Le maître Chow Tze Chuen est né en 1925, il rejoint l’école du maitre Ip Man en 1955, alors située à Lee Tat Street dans le district de Yau Ma Tei à Hong Kong. Son physique étant très proche de celui de Ip Man, il devient naturellement son partenaire préféré. En 1957, L’école se déplace dans le quartier de Li Cheng Uk , un des quartiers les plus pauvres de Hong Kong. Les conditions font perdre à Ip Man beaucoup d’élèves. Chow Tze Chuen décide de prendre en main le recrutement et trouve un nouveau local pour Ip Man au sein de son travail à la compagnie des conducteurs de Bus de la ville.

 

Ip Man lui en est très reconnaissant et se prend d’une grande affection pour Chow Tze Chuen qui ne demande jamais rien en échange de son aide. Entre la période où il commence sa formation et sa fin, 5 ans s’écouleront.

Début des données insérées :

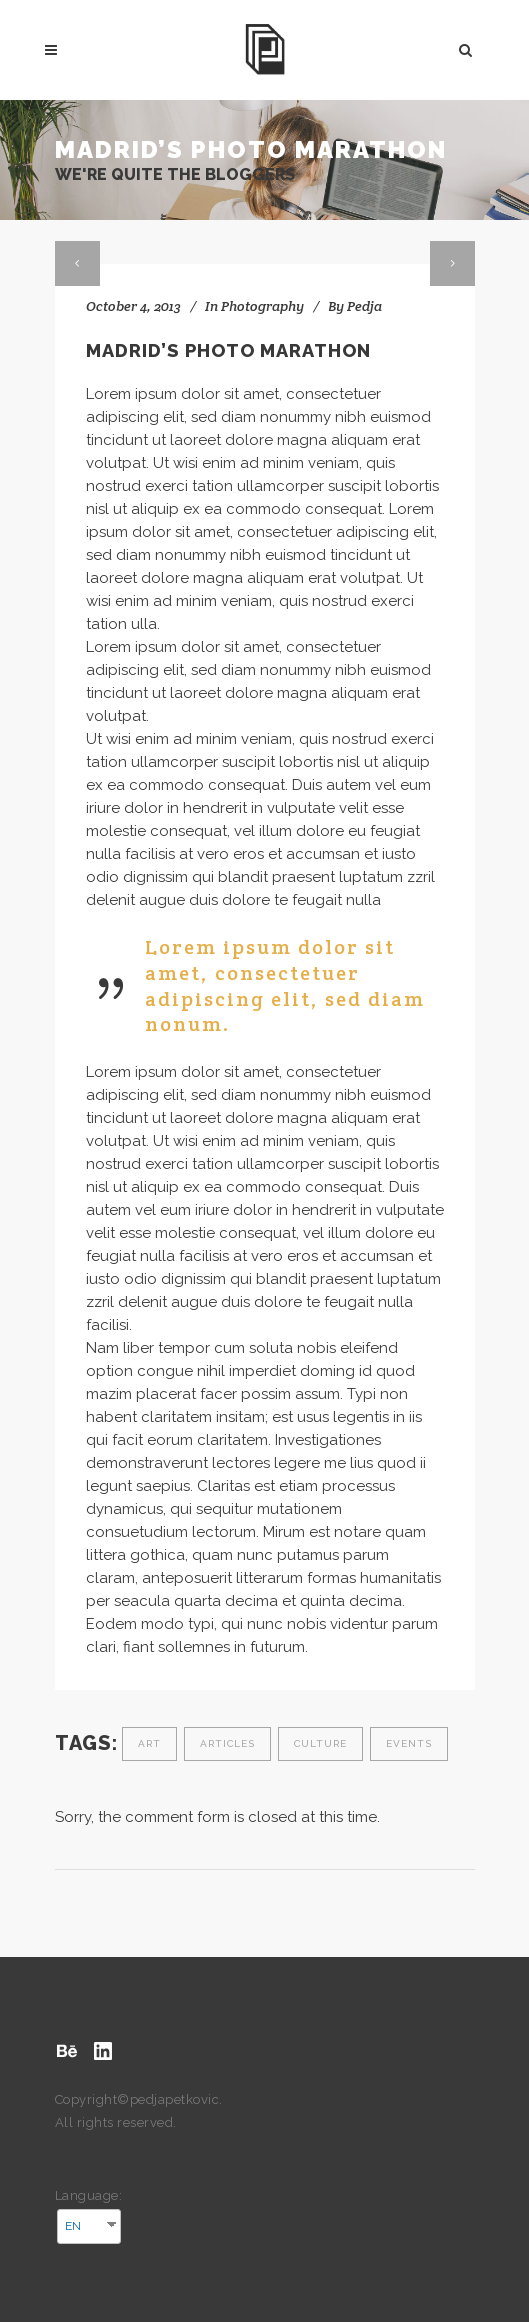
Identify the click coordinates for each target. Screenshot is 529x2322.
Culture (320, 1743)
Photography (262, 306)
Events (409, 1743)
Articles (227, 1743)
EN (73, 2226)
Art (149, 1743)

Chow Tze Chuen est l’un des rares élèves qui a pu apprendre les couteaux papillons du maitre Ip Man (5 élèves seulement on pu avoir cette chance).

En 1961, Maitre Ip Man, lui demande de monter sa propre école et pour lui montrer sa reconnaissance lui offre un mannequin de bois pour sa future école. Ce mannequin est toujours dans son école et tous ses élèves peuvent pratiquer dessus.